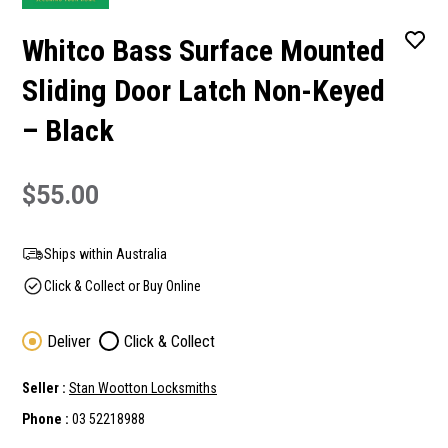
Whitco Bass Surface Mounted
Sliding Door Latch Non-Keyed
– Black
$55.00
Ships within Australia
Click & Collect or Buy Online
Deliver
Click & Collect
Seller :
Stan Wootton Locksmiths
Phone :
03 52218988
Current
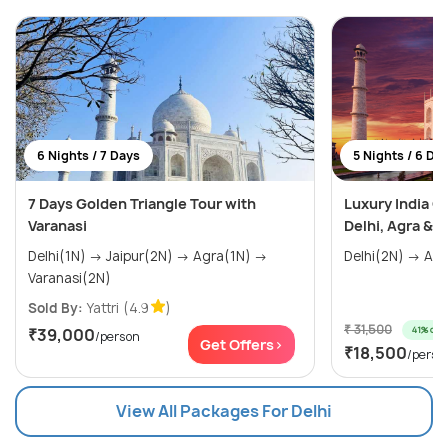
6 Nights / 7 Days
5 Nights / 6 Da
7 Days Golden Triangle Tour with
Luxury India G
Varanasi
Delhi, Agra & J
Delhi(1N) → Jaipur(2N) → Agra(1N) →
Varanasi(2N)
Sold By:
Yattri
(4.9
)
₹ 31,500
41% off
₹39,000
/person
Get Offers>
₹18,500
/perso
View All Packages For Delhi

REQUIRED ACTION – Copy out each line of the listing that holds the word "Delhi".

RESULT FOR THIS EXERCISE –
Delhi, Agra & J
Delhi(1N) → Jaipur(2N) → Agra(1N) →
View All Packages For Delhi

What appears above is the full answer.